I pretty much only invest/trade companies that are being re-rated or have a high potential of re-rating.

IMO The underlying drivers of re-ratings come from the fundamentals of a company. There's two key components to this; "Risk" and "Time".

As more news about a company comes to light it typically reduces the risk of the investment by increasing the likelihood of the re-rating fundamental event to occur (ie: contract signing, technology being proven, oil/gas found in well etc.) As the risk reduces the market is more confident to re-rate the company towards its intrinsic value.

Some news can be well known however the re-rating event won't occur for another 2-5 years. Accordingly the time/value of money will come into play, the potential of another GFC, the company may need to raise further cash etc. etc. so all of those things mean the company doesn't jump straight to the re-rated price. There is a "time risk" involved where things can still go wrong.

There's also a third component (not fundamental) and that's market awareness. If no-one is following or knows about a company then it is unlikely to get re-rated. Despite what some claim the markets are not efficient and good stocks take a while for enough people with enough $$$ to notice them. This is where the tech. analysts tend to jump on the bandwagon.

It's my belief that the secret to extra-ordinary returns is identifying companies that:
 - Have not been correctly risk adjusted by the market
 - Have a very high re-rating potential in the near term
 - Doesn't have much market awareness (small/mid caps, little chatter on forums etc.)
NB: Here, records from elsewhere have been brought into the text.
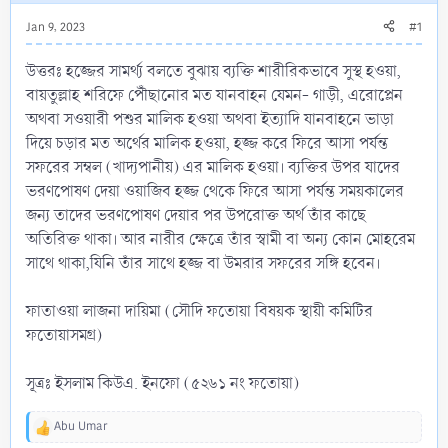
Jan 9, 2023
#1
উত্তরঃ হজ্জের সামর্থ্য বলতে বুঝায় ব্যক্তি শারীরিকভাবে সুস্থ হওয়া,
বায়তুল্লাহ শরিফে পৌঁছানোর মত যানবাহন যেমন- গাড়ী, এরোপ্লেন
অথবা সওয়ারী পশুর মালিক হওয়া অথবা ইত্যাদি যানবাহনে ভাড়া
দিয়ে চড়ার মত অর্থের মালিক হওয়া, হজ্জ করে ফিরে আসা পর্যন্ত
সফরের সম্বল (খাদ্যপানীয়) এর মালিক হওয়া। ব্যক্তির উপর যাদের
ভরণপোষণ দেয়া ওয়াজিব হজ্জ থেকে ফিরে আসা পর্যন্ত সময়কালের
জন্য তাদের ভরণপোষণ দেয়ার পর উপরোক্ত অর্থ তাঁর কাছে
অতিরিক্ত থাকা। আর নারীর ক্ষেত্রে তাঁর স্বামী বা অন্য কোন মোহরেম
সাথে থাকা,যিনি তাঁর সাথে হজ্জ বা উমরার সফরের সঙ্গি হবেন।
ফাতাওয়া লাজনা দায়িমা (সৌদি ফতোয়া বিষয়ক স্থায়ী কমিটির
ফতোয়াসমগ্র)
সূত্রঃ ইসলাম কিউএ. ইনফো (৫২৬১ নং ফতোয়া)
Abu Umar
R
I have typically found that as the risk decreases the market awareness tends to increase (although not always, they're the best opportunities), but can be sluggish. This gives an ideal time to "load up" and enjoy the ride as others "discover" the hidden value in the company.
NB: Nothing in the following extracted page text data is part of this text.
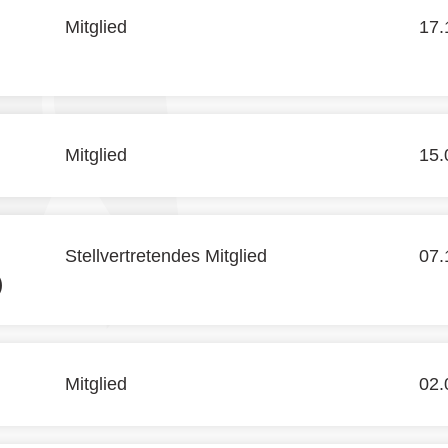
Mitglied
17.
Mitglied
15.
Stellvertretendes Mitglied
07.
)
Mitglied
02.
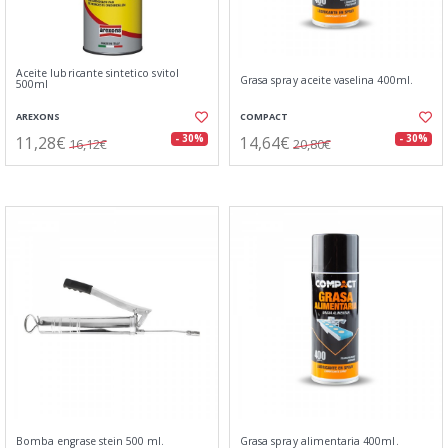
Aceite lubricante sintetico svitol
Grasa spray aceite vaselina 400ml.
500ml
AREXONS
COMPACT
11,28€
14,64€
- 30%
- 30%
16,12€
20,80€
Bomba engrase stein 500 ml.
Grasa spray alimentaria 400ml.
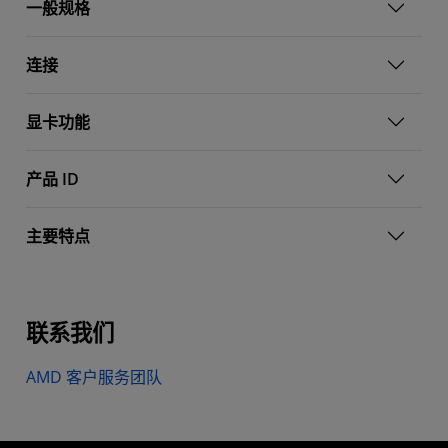
一般规格
连接
显卡功能
产品 ID
主要特点
联系我们
AMD 客户服务团队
So, to answer your question "How quickly should this happen?"... well it depends. An Oil & Gas company may re-rate in a single day because of results from a single drill hole. A technology company may slowly be re-rated over a couple of years as independent analysis of the technology is verified, the technology is proven on a large scale, a commercialisation partner is secured, funding is secured for expansion etc. etc.

Each company is different and the challenge is to have an in depth level of knowledge of your company. This allows you to identify the "re-rating price drivers" of the company and get an idea of the key milestones and the time it will take for these to occur.

Hope that helped somewhat... but it's just my opinion of course


----------